Task inputs START

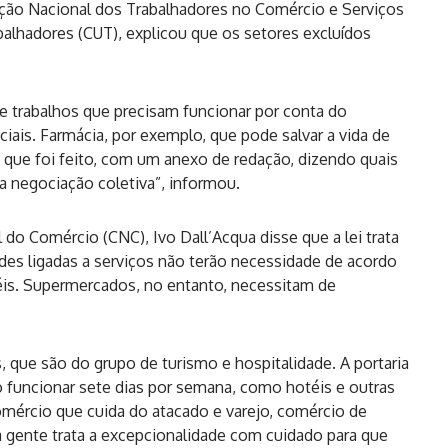
ação Nacional dos Trabalhadores no Comércio e Serviços
abalhadores (CUT), explicou que os setores excluídos
 trabalhos que precisam funcionar por conta do
iais. Farmácia, por exemplo, que pode salvar a vida de
e que foi feito, com um anexo de redação, dizendo quais
 negociação coletiva”, informou.
o Comércio (CNC), Ivo Dall’Acqua disse que a lei trata
des ligadas a serviços não terão necessidade de acordo
téis. Supermercados, no entanto, necessitam de
, que são do grupo de turismo e hospitalidade. A portaria
ão funcionar sete dias por semana, como hotéis e outras
 comércio que cuida do atacado e varejo, comércio de
a gente trata a excepcionalidade com cuidado para que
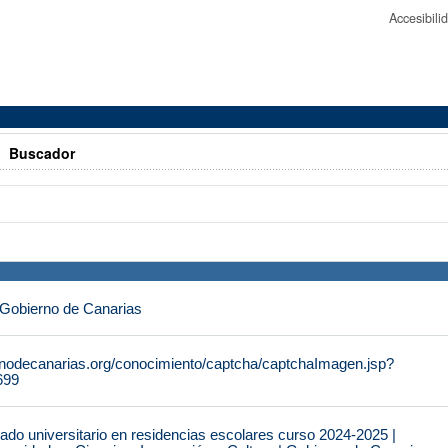
Accesibil
>
Buscador
 Gobierno de Canarias
rnodecanarias.org/conocimiento/captcha/captchaImagen.jsp?
699
do universitario en residencias escolares curso 2024-2025 |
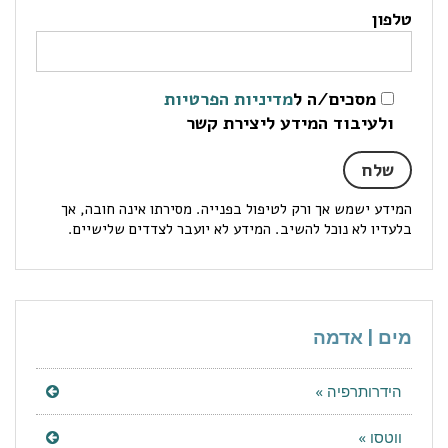
טלפון
מסכים/ה ל
מדיניות הפרטיות
ולעיבוד המידע ליצירת קשר
המידע ישמש אך ורק לטיפול בפנייה. מסירתו אינה חובה, אך
בלעדיו לא נוכל להשיב. המידע לא יועבר לצדדים שלישיים.
מים | אדמה
הידרותרפיה »
ווטסו »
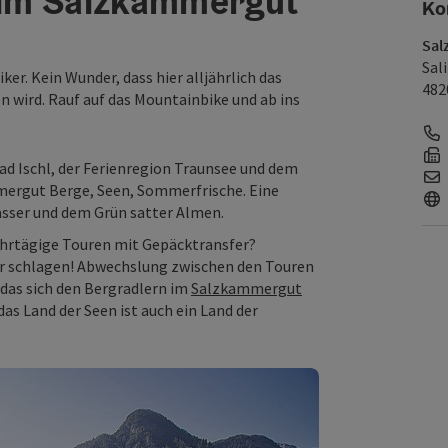
 im Salzkammergut
Ko
Sal
Sal
er. Kein Wunder, dass hier alljährlich das
482
wird. Rauf auf das Mountainbike und ab ins
d Ischl, der Ferienregion Traunsee und dem
ergut Berge, Seen, Sommerfrische. Eine
sser und dem Grün satter Almen.
ehrtägige Touren mit Gepäcktransfer?
r schlagen! Abwechslung zwischen den Touren
 das sich den Bergradlern im
Salzkammergut
das Land der Seen ist auch ein Land der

Task inputs END

● **Work task**
Transcribe the preceding listing in its entirety and with exact wording, leaving out pictures.

● **Output of the task**
ação Nacional dos Trabalhadores no Comércio e Serviços
abalhadores (CUT), explicou que os setores excluídos
 trabalhos que precisam funcionar por conta do
iais. Farmácia, por exemplo, que pode salvar a vida de
e que foi feito, com um anexo de redação, dizendo quais
 negociação coletiva”, informou.
o Comércio (CNC), Ivo Dall’Acqua disse que a lei trata
des ligadas a serviços não terão necessidade de acordo
téis. Supermercados, no entanto, necessitam de
, que são do grupo de turismo e hospitalidade. A portaria
ão funcionar sete dias por semana, como hotéis e outras
 comércio que cuida do atacado e varejo, comércio de
a gente trata a excepcionalidade com cuidado para que
Accesibil
>
Buscador
 Gobierno de Canarias
rnodecanarias.org/conocimiento/captcha/captchaImagen.jsp?
699
do universitario en residencias escolares curso 2024-2025 |
טלפון
מסכים/ה ל
מדיניות הפרטיות
ולעיבוד המידע ליצירת קשר
המידע ישמש אך ורק לטיפול בפנייה. מסירתו אינה חובה, אך
בלעדיו לא נוכל להשיב. המידע לא יועבר לצדדים שלישיים.
מים | אדמה
הידרותרפיה »
ווטסו »
 im Salzkammergut
Ko
Sal
Sal
er. Kein Wunder, dass hier alljährlich das
482
wird. Rauf auf das Mountainbike und ab ins
d Ischl, der Ferienregion Traunsee und dem
ergut Berge, Seen, Sommerfrische. Eine
sser und dem Grün satter Almen.
ehrtägige Touren mit Gepäcktransfer?
r schlagen! Abwechslung zwischen den Touren
 das sich den Bergradlern im
Salzkammergut
das Land der Seen ist auch ein Land der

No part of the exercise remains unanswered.